In Washington, the pending federal bill, H.R. 2389, was referred to the Energy and Commerce Committee’s subcommittee on health, but no action has been taken, and none appears in the works.
In the past, the American Hospital Association has said that the Physician Availability Act looks good on the surface but is too expensive in practice, with an estimated cost of more than $1,000 a day per hospital.
Rosenbloom fears that the “big money” from the hospital lobby will be used to stop her bill in Congress and the statehouses. “The legislators mean very little,” she said, “and the lobbyists are running this country. That’s why I have to use the media in every way I can.”

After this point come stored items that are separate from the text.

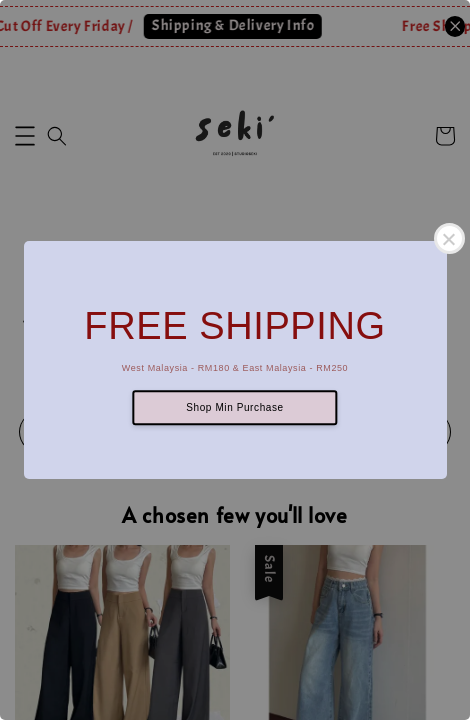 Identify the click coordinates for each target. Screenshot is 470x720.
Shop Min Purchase (234, 407) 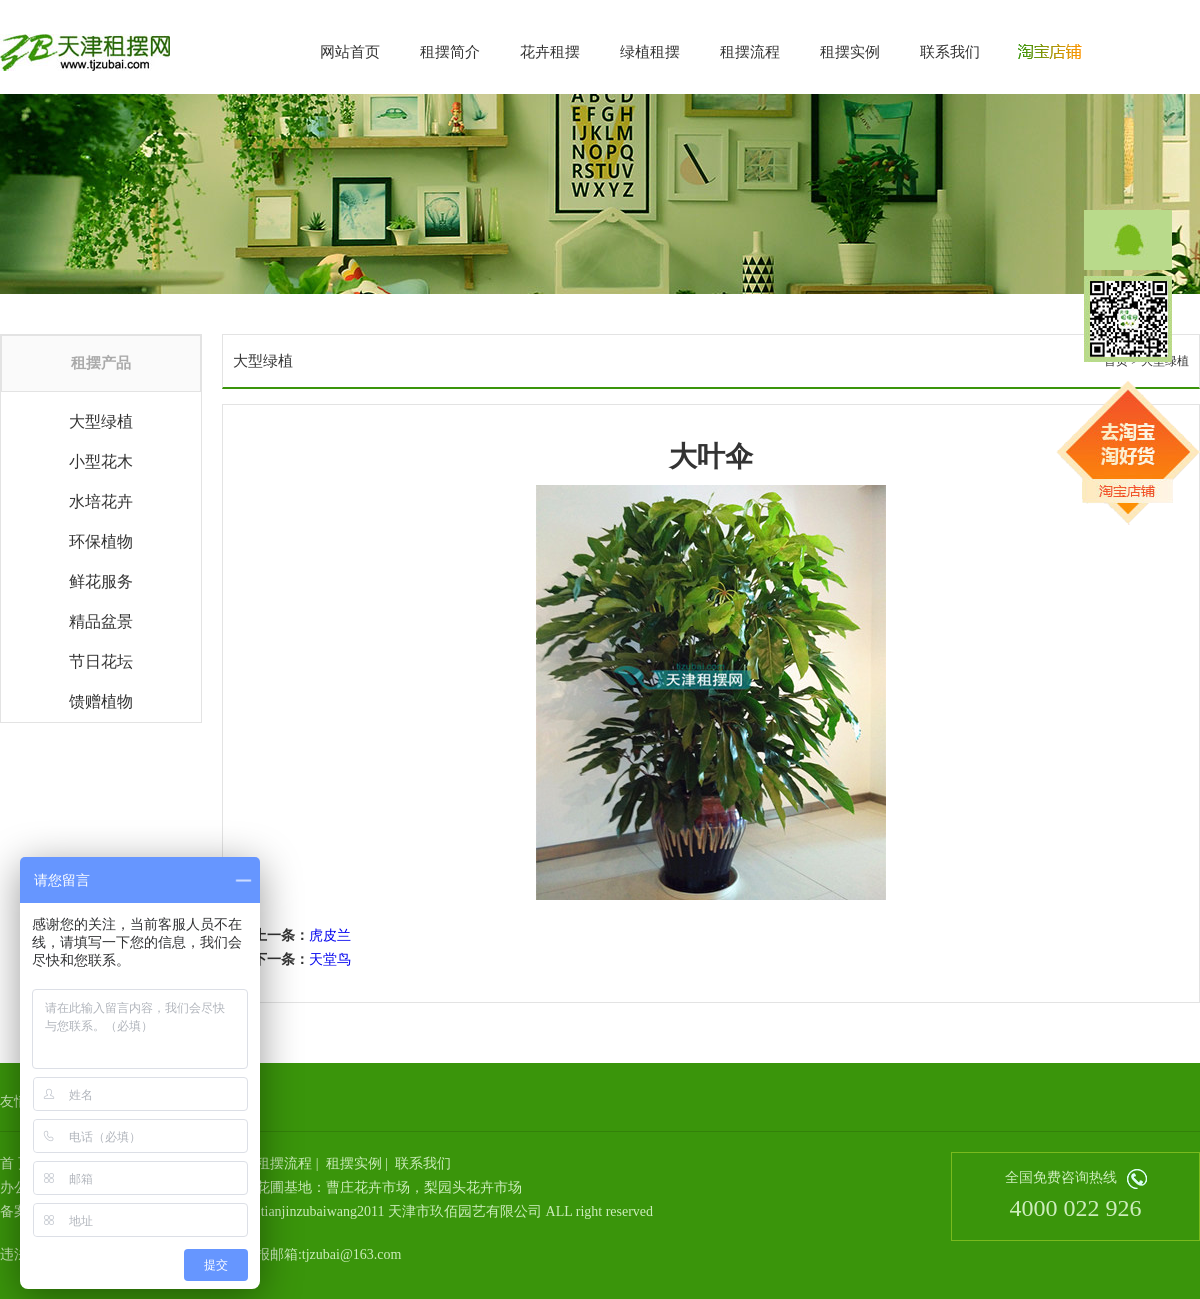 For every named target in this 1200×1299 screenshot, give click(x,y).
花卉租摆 (550, 52)
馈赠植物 (101, 701)
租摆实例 (850, 52)
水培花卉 (101, 501)
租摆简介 (450, 52)
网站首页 (350, 52)
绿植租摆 (650, 52)
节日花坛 (101, 661)
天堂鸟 (330, 959)
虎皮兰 (330, 935)
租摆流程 (750, 52)
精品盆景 (101, 621)
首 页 (16, 1163)
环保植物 (101, 541)
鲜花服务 (101, 581)
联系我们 (950, 52)
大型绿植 (101, 421)
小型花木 (101, 461) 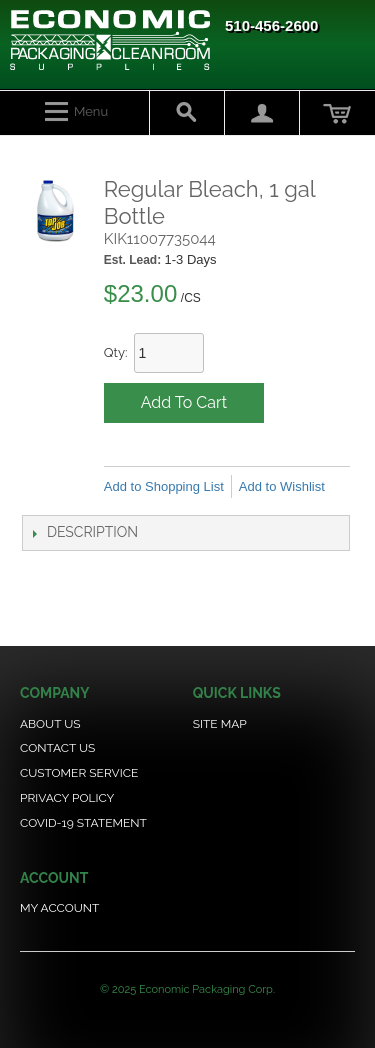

Rosenbloom, who once ran a kosher catering business in the Chicago area with her husband, now treats her crusade like a full-time job. “I don’t sleep much, because I know there is so much I have to do,” Rosenbloom said. When she wakes up every morning at 8 a.m. she asks, “Now, God, what should I do today? Who should I call?”
After suffering so many defeats, she takes a sober view of her chances to affect change, noting that the bills will likely “fall by the wayside” after she passes away. Yet she soldiers on.
“When you believe in something,” she said, “you have to fight until the day you die.”
“I’m almost 80 years old,” she said. “God gave Moses a mission when he was 80, and he wandered for 40 years, so maybe there hope for me yet.”